__Task requirements__
Write down each entry precisely as given.

=== Provided entries ===

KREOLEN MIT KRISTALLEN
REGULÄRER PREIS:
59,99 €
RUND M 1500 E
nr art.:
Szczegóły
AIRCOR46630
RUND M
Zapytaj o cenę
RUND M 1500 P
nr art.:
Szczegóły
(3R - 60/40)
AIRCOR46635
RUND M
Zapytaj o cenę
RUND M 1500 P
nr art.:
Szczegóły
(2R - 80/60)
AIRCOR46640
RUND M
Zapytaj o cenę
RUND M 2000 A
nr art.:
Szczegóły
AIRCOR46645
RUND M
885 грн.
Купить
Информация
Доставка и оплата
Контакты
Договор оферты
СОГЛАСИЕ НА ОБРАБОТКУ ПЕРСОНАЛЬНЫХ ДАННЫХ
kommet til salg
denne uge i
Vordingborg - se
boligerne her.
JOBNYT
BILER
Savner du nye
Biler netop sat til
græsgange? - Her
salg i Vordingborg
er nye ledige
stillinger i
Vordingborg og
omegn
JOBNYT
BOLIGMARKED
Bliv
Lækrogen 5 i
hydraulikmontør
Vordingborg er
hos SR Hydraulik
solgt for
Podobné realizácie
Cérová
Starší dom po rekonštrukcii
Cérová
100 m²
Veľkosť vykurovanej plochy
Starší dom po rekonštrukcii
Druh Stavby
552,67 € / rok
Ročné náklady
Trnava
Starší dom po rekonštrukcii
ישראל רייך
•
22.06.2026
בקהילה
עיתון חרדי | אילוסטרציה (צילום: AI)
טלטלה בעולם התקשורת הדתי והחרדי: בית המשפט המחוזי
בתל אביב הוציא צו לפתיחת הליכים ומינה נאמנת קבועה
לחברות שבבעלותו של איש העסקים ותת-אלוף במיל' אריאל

===

__The answer__
KREOLEN MIT KRISTALLEN
REGULÄRER PREIS:
59,99 €
RUND M 1500 E
nr art.:
Szczegóły
AIRCOR46630
RUND M
Zapytaj o cenę
RUND M 1500 P
nr art.:
Szczegóły
(3R - 60/40)
AIRCOR46635
RUND M
Zapytaj o cenę
RUND M 1500 P
nr art.:
Szczegóły
(2R - 80/60)
AIRCOR46640
RUND M
Zapytaj o cenę
RUND M 2000 A
nr art.:
Szczegóły
AIRCOR46645
RUND M
885 грн.
Купить
Информация
Доставка и оплата
Контакты
Договор оферты
СОГЛАСИЕ НА ОБРАБОТКУ ПЕРСОНАЛЬНЫХ ДАННЫХ
kommet til salg
denne uge i
Vordingborg - se
boligerne her.
JOBNYT
BILER
Savner du nye
Biler netop sat til
græsgange? - Her
salg i Vordingborg
er nye ledige
stillinger i
Vordingborg og
omegn
JOBNYT
BOLIGMARKED
Bliv
Lækrogen 5 i
hydraulikmontør
Vordingborg er
hos SR Hydraulik
solgt for
Podobné realizácie
Cérová
Starší dom po rekonštrukcii
Cérová
100 m²
Veľkosť vykurovanej plochy
Starší dom po rekonštrukcii
Druh Stavby
552,67 € / rok
Ročné náklady
Trnava
Starší dom po rekonštrukcii
ישראל רייך
•
22.06.2026
בקהילה
עיתון חרדי | אילוסטרציה (צילום: AI)
טלטלה בעולם התקשורת הדתי והחרדי: בית המשפט המחוזי
בתל אביב הוציא צו לפתיחת הליכים ומינה נאמנת קבועה
לחברות שבבעלותו של איש העסקים ותת-אלוף במיל' אריאל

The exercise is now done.